There's a river draining the eastern lake that looks like it must be flowing uphill at one point between the saddle of two hills. Assuming precipitation exceeds evaporation, lakes should rise until they spill over the side.
Did you use the Bryce erosion tools on this? With the spine-like walls and slightly stairstepped channels it kind of looks like you did an iteration of erode, smoothed and then used erode again. Actually the spinewalls seem to come from the eroded tool. It's nice to see someone else using Bryce's erosion tools. On a PC, you have access to some really nice erosion tools, though. GeoControl is probably the best, followed by l3dt, but WorldMachine and Leveller are pretty good too. Probably better than the Bryce tools.
GRASS isn't working for me, so I've taken to playing with a java app called Landserf, and a UNIX toy called Terraform.
Landserf is excellent, I can import RGBA images as 32-bit elevations, and it has some excellent landform extraction tools. If nothing else I might be able to convert my 16-bit pngs into something GRASS can digest. Landserf doesn't really have any hydrology tools, though.
Terraform is a toy, pure and simple, but it's sea-level flattening tool is very useful. Better than the Wilbur exponential filter for creating continental shelves and beaches.
Erosion in terraform is problematic.
MFD flowmap doesn't work. Period. SFD does, but... it's SFD.
The river tool would be better if I could just create a pure river mask with it.

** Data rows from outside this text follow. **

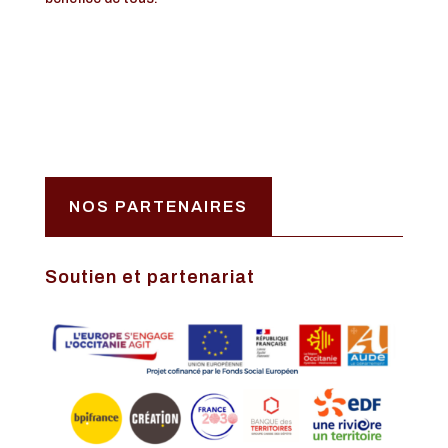
NOS PARTENAIRES
Soutien et partenariat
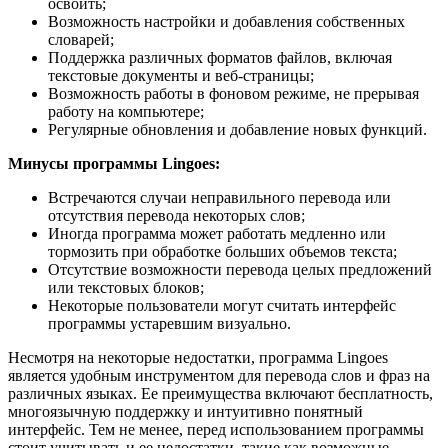
освоить;
Возможность настройки и добавления собственных
словарей;
Поддержка различных форматов файлов, включая
текстовые документы и веб-страницы;
Возможность работы в фоновом режиме, не прерывая
работу на компьютере;
Регулярные обновления и добавление новых функций.
Минусы программы Lingoes:
Встречаются случаи неправильного перевода или
отсутствия перевода некоторых слов;
Иногда программа может работать медленно или
тормозить при обработке больших объемов текста;
Отсутствие возможности перевода целых предложений
или текстовых блоков;
Некоторые пользователи могут считать интерфейс
программы устаревшим визуально.
Несмотря на некоторые недостатки, программа Lingoes
является удобным инструментом для перевода слов и фраз на
различных языках. Ее преимущества включают бесплатность,
многоязычную поддержку и интуитивно понятный
интерфейс. Тем не менее, перед использованием программы
стоит учитывать и ее недостатки, такие как возможные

I'm playing with diffusion mediated by a flowmap with... interesting results. On a large scale map, it would make a nice swampland effect. On larger maps it could be masked out to create Chesapeake Bay type areas. Interesting.
What I'd like is an app that I could left click a point on the map and it would shade in the area where a river could conceivably flow from there. Then I could right click inside the shaded area and it would reduce the upstream area to paths a river could reasonably take to get from the first point to this point and then shade the potential downstream area.